Below are several entries. Transcribe exactly those lines that fall from the one with "человеку нужны ежедневные" through the one with "есть риск осложнений, требующих", end lines included.

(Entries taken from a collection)
───
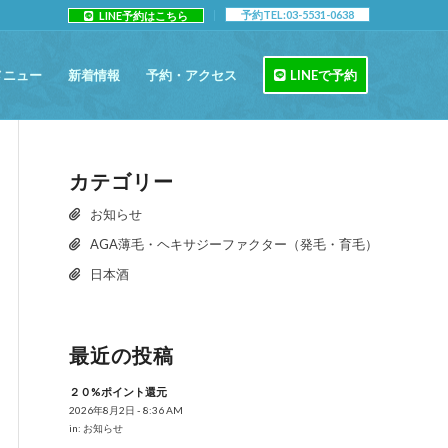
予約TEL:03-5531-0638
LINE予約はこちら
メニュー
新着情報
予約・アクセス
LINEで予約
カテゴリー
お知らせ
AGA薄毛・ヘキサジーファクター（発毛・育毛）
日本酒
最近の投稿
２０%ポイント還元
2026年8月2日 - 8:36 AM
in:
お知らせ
───
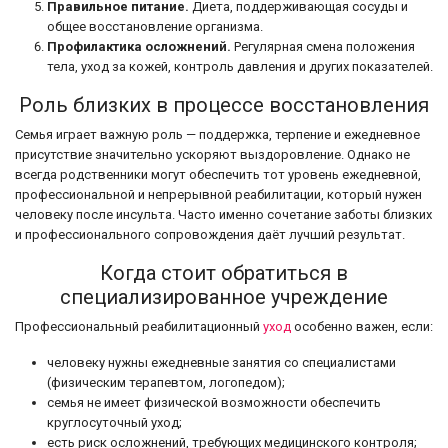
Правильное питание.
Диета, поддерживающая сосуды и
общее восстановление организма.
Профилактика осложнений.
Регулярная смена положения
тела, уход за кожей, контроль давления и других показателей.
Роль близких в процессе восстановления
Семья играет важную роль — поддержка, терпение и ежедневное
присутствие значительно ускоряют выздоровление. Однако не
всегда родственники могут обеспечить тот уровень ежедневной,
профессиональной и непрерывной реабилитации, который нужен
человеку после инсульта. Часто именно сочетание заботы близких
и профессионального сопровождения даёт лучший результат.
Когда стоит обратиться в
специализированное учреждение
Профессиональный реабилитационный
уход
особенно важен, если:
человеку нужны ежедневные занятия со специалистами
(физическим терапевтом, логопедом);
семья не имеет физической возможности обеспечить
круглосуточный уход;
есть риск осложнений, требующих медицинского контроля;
───
ANSWER TO THE PROBLEM:
человеку нужны ежедневные занятия со специалистами
(физическим терапевтом, логопедом);
семья не имеет физической возможности обеспечить
круглосуточный уход;
есть риск осложнений, требующих медицинского контроля;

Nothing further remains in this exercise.